9.4 Defense by Indemnifying Party. In connection with any
claim giving rise to indemnity hereunder resulting from or
arising out of any claim or legal proceeding by a Person who is
not a party to this Agreement, the Indemnifying Party at its sole
cost and expense may, upon written notice to the Indemnified
Party, assume the defense of any such claim or legal proceeding
(i) if it acknowledges to the Indemnified Party in writing its
obligations to indemnify the Indemnified Party with respect to
all elements of such claim (subject to any limitations on such
liability contained in this Agreement) and (ii) if it provides
assurances, reasonably satisfactory to the Indemnified Party,
that it will be financially able to satisfy such claims in full
if the same are decided adversely. If the Indemnifying Party
assumes the defense of any such claim or legal proceeding, it may
use counsel of its choice to prosecute such defense, subject to
the approval of such counsel by the Indemnified Party, which
approval shall not be unreasonably withheld or delayed. The
Indemnified Party shall be entitled to participate in (but not
control) the defense of any such action, with its counsel and at
its own expense; provided, however, that if the Indemnified
Party, in its sole discretion, determines that there exists a
conflict of interest between the Indemnifying Party (or any
constituent party thereof) and the Indemnified Party, the
Indemnified Party (or any constituent party thereof) shall have
the right to engage separate counsel, the reasonable costs and
expenses of which shall be paid by the Indemnified Party. If the
Indemnifying Party assumes the defense of any such claim or legal
proceeding, the Indemnifying Party shall take all steps necessary
to pursue the resolution thereof in a prompt and diligent manner.
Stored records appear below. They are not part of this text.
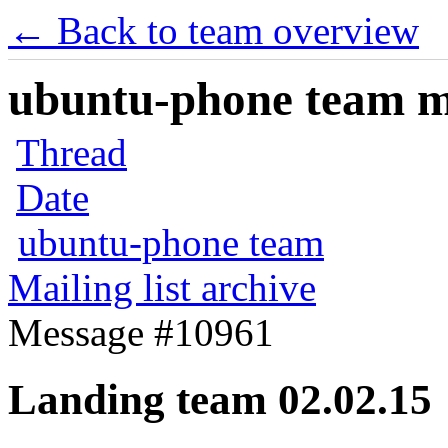
← Back to team overview
ubuntu-phone team mai
Thread
Date
ubuntu-phone team
Mailing list archive
Message #10961
Landing team 02.02.15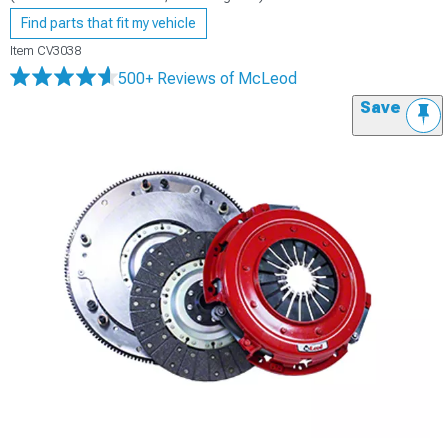
Find parts that fit my vehicle
Item
CV3038
500+ Reviews
of McLeod
Save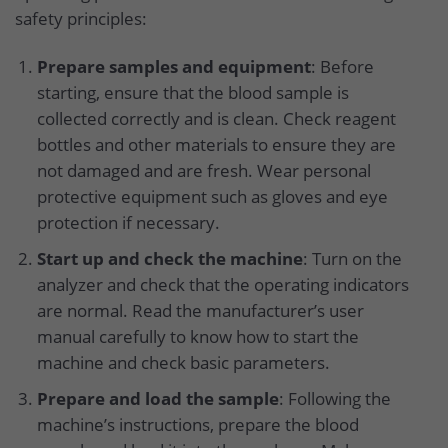
safety principles:
Prepare samples and equipment
: Before
starting, ensure that the blood sample is
collected correctly and is clean. Check reagent
bottles and other materials to ensure they are
not damaged and are fresh. Wear personal
protective equipment such as gloves and eye
protection if necessary.
Start up and check the machine
: Turn on the
analyzer and check that the operating indicators
are normal. Read the manufacturer’s user
manual carefully to know how to start the
machine and check basic parameters.
Prepare and load the sample
: Following the
machine’s instructions, prepare the blood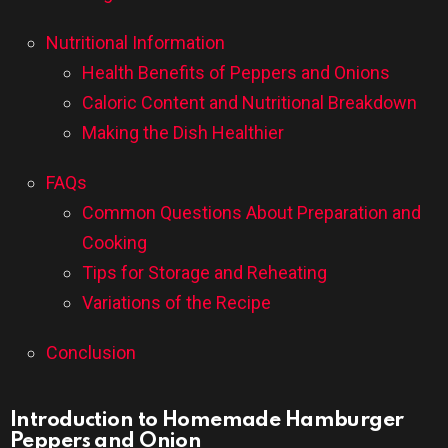
Nutritional Information
Health Benefits of Peppers and Onions
Caloric Content and Nutritional Breakdown
Making the Dish Healthier
FAQs
Common Questions About Preparation and
Cooking
Tips for Storage and Reheating
Variations of the Recipe
Conclusion
Introduction to Homemade Hamburger
Peppers and Onion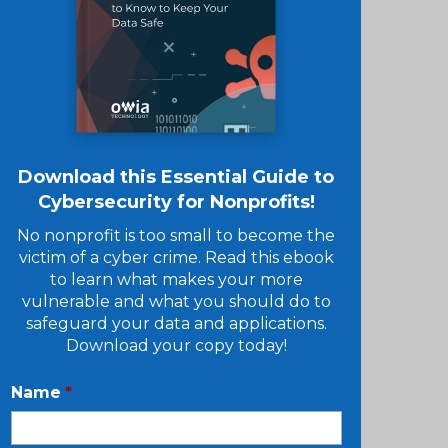
Download this Essential Guide to
Cybersecurity for Nonprofits!
No nonprofit is too small to become the
victim of a cyber crime. Read this ebook
to learn what makes your more
vulnerable and what you should do to
safeguard your data and applications.
Download your copy today!
Name
*
First
Name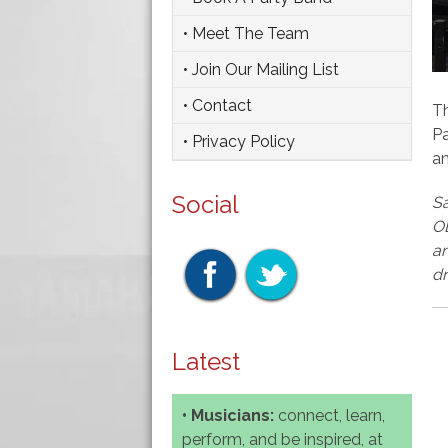
• Meet The Team
• Join Our Mailing List
• Contact
Th
Pa
• Privacy Policy
a
Social
Sa
OB
an
dr
Latest
• Musicians:
connect, learn,
perform, and be inspired, at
The Indemnifying Party shall be entitled to consent to a
settlement of, or the stipulation of any judgment arising from,
any such claim or legal proceeding, with the consent of the
Indemnified Party, which consent shall not be unreasonably
withheld or delayed; provided, however, that no such consent
shall be required from the Indemnified Party if (i) the
Indemnifying Party pays or causes to be paid all Losses arising
out of such settlement or judgment concurrently with the
effectiveness thereof (as well as all other Losses theretofore
incurred by the Indemnified Party which then remain unpaid or
unreimbursed), (ii) in the case of a settlement, the settlement
is conditioned upon a complete release by the claimant of the
Indemnified Party and (iii) such settlement or judgment does not
require the encumbrance of any asset of the Indemnified Party or
impose any restriction upon its conduct of business.
ARTICLE X
TERMINATION
10.1 Termination. This Agreement may be terminated, and the
transactions contemplated hereby may be abandoned, at any time
prior to the Effective Time.
(a) by mutual written agreement of Othnet and the Company hereto
duly authorized by action taken by or on behalf of their
respective Boards of Directors;
(b) upon ten (10) days written notice by the Company (provided
it is not in material breach of its obligations under this
Agreement) if Othnet fails to provide the Bridge Proceeds in
accordance with Section 8.10, and such failure or failures are
not cured within such ten (10) day period after notice thereof;
or
(c) by either the Company or Othnet upon notification to the
non-terminating party by the terminating party:
(i) if the terminating party is not in material breach of its
obligations under this Agreement and there has been a material
breach of any representation, warranty, covenant or agreement on
the part of the non-terminating party set forth in this Agreement
such that the conditions in Sections 7.1, 7.2, 8.1 or 8.2 will
not be satisfied; provided, however, that if such breach is
curable by the non-terminating party and such cure is reasonably
likely to be completed prior to the date specified in
Section 10.1(b)(ii), then, for so long as the non-terminating
party continues to use commercially reasonable efforts to effect
and cure, the terminating party may not terminate pursuant to
this Section 10.1(b)(i);
(ii) if the Closing has not transpired within the period referred
to in Section 2.11 or by September 30, 2004, whichever is
earlier; or
(iii) if any court of competent jurisdiction or other
competent Governmental or Regulatory Authority shall have issued
an order making illegal or otherwise permanently restricting,
preventing or otherwise prohibiting the Merger and such order
shall have become final and nonappealable.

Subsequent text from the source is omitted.